Improving PSO in the application of coordinated and optimal scheduling of source network load and storage

Abstract

To improve the current source-grid, load-storage microgrid coordinated optimal scheduling method, which is not ideal in terms of efficiency and effectiveness, the study combines convolutional neural network, variational modal decomposition, and long and short-term memory neural network to realize the short-term prediction of microgrid electric load. Based on this, a mathematical model having source-grid, load-storage coordinated optimal scheduling and an improved particle swarm algorithm are proposed for it.
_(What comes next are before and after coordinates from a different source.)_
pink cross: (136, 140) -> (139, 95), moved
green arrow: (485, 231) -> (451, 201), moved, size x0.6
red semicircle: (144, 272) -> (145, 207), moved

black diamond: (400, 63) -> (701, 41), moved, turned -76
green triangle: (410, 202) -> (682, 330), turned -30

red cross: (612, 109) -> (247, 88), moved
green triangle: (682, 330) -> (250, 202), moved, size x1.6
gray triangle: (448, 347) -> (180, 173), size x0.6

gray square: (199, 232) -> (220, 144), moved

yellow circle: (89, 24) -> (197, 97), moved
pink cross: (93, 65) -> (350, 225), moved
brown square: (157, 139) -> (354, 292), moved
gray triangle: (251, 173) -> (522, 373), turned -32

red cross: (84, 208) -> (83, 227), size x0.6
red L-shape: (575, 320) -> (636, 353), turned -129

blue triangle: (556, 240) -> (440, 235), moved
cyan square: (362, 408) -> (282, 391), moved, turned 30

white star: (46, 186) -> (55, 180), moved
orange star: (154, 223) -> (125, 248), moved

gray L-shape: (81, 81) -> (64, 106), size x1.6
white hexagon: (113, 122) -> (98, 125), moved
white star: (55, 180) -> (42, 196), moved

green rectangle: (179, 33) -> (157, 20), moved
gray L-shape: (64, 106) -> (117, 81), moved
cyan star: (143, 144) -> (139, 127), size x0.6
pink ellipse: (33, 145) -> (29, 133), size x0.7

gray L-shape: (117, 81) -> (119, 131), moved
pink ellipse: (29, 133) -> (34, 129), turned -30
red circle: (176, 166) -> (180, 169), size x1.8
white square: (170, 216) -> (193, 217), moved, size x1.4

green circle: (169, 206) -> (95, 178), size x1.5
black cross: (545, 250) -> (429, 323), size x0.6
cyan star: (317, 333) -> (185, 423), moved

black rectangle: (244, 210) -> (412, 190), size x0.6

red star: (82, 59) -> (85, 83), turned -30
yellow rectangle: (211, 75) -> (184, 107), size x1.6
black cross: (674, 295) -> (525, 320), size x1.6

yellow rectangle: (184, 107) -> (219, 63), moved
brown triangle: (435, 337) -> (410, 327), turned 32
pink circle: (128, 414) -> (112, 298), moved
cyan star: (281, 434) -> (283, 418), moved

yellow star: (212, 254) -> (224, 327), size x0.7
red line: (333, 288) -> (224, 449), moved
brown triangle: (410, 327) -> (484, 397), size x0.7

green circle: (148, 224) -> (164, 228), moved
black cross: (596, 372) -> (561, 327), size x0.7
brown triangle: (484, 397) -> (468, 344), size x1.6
Compared with the particle swarm backpropagation model, the proposed microgrid power load short-term prediction model reduces the average absolute percentage error and root mean square error by 0.38% and 39.5%, respectively. In addition, the economic cost of the proposed power grid coordination and optimization scheduling model based on improved particle swarm optimization algorithm (IPSO) is lower, at $3954.3, and the load fluctuation is less, at 56.6 W. This indicates that the model proposed by the research institute helps to achieve self-sufficiency of electricity within the microgrid and mutual assistance between microgrids, thereby tapping into scheduling potential, and also helps to achieve economic electricity scheduling strategies, avoiding unnecessary thermal power generation and carbon dioxide emissions, and improving reliability. Therefore, the scheme proposed in the study can effectively realize the coordinated and optimal dispatch of source-network load and storage beneficial to the power enterprises.